There is so much controversy floating around various platforms of social media in regards to whether breakfast is still considered the most important meal of the day. And my goodness – I can see why! No wonder people become so confused with what and when to eat sometimes.

But what I want to highlight is that it doesn’t necessarily need to be this difficult. Think back to when you were a baby right - you were able to eat when you were hungry and stop eating/feeding when you were full. Your tummy was able to send messages to your brain when you had enough food and could stop eating. That’s right, your body had it’s own innate ability to tell you what it needed. And newsflash – it still does, you probably just may not have listened to it for a few years (and your not alone in doing this).

Over modern years we no longer feel that we can trust our own bodies; we no longer trust our own hunger and fullness cues. What we ‘trust’ more are the various articles popping up on the internet and in fitspo magazines. Bizarre right?! You need to begin to trust your own body again and actually become aware of the signals it sends you. You know your own body better than anyone else – including myself. So how exactly does this relate to breakfast you’re probably thinking right.

Let’s bring it back to breakfast – what is right for one person isn’t always right for another. Some people do better on a big hearty breakfast (i.e. porridge, eggs on sourdough) where as others find their appetite doesn’t kick in till mid-morning where perhaps they go for something lighter like a smoothie or boiled eggs. The truth is there is no right or wrong here. But you have to do the homework and reflections to find what works best for you.

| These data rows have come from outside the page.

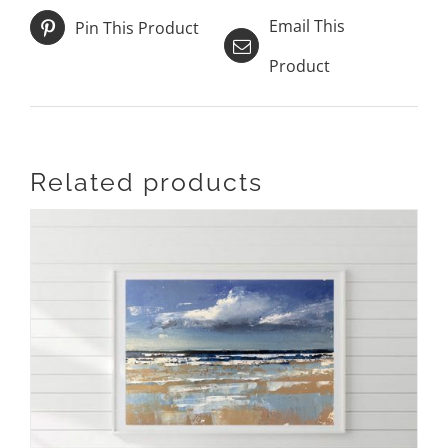
Email This
Pin This Product
Product
Related products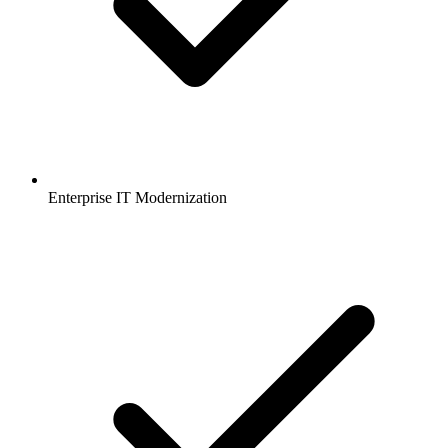
Enterprise IT Modernization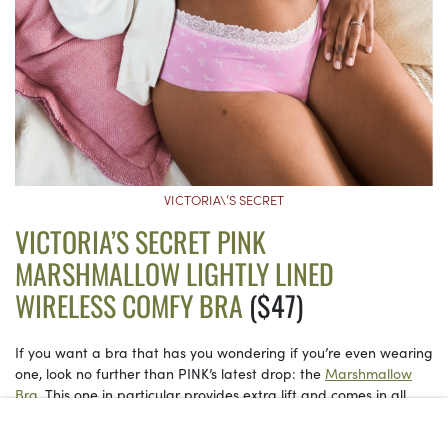
VICTORIA\’S SECRET
VICTORIA’S SECRET PINK
MARSHMALLOW LIGHTLY LINED
WIRELESS COMFY BRA
($47)
If you want a bra that has you wondering if you’re even wearing
one, look no further than PINK’s latest drop: the
Marshmallow
Bra.
This one in particular provides extra lift and comes in all
kinds of colors. Polka dots are having a serious moment, too.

Not just for how it tastes in the morning but for how it sets the platform for your food choices you have for the rest of the day.

Some people find skipping breakfasts leads them to become hungry, ravenous, moody and ready to smash back a donut at 3pm – this is where perhaps a protein-rich breakfast may improve their daily outcomes. Cut the googling, cut giving in to the ‘click-bait’ on social media and cut the bloody diets. Trust your gut - literally.

Indications that a nutritious breakfast may be a good fit for you:

- If you engage in moderate-high intensity exercise in the morning such as the gym, group fitness, moderate-high level running (Most activity beyond a light walk or stretch)

- If you ENJOY eating breakfast (It’s personally my favorite meal of the day)

- If you perform better with eating breakfast (i.e. energy, mood, cognitive function)

- If it acts as a positive precursor to the rest of your daily food intake (i.e. not causing a 3pm choc-craving).

So – my message for you, is to do your homework. No, not on the internet or from a book.

Do your homework on your own body and its performance over the next 7 days and see what a change in breakfast does for you. Think about the foods it does best on, what type of breakfasts keep you full until lunch time rather than reaching for a mid-morning scone? Or are you someone that does better on an extended over-night fasting beginning your food intake for the day at 11am? Don’t worry about what the rest of the world is doing – just run your own race.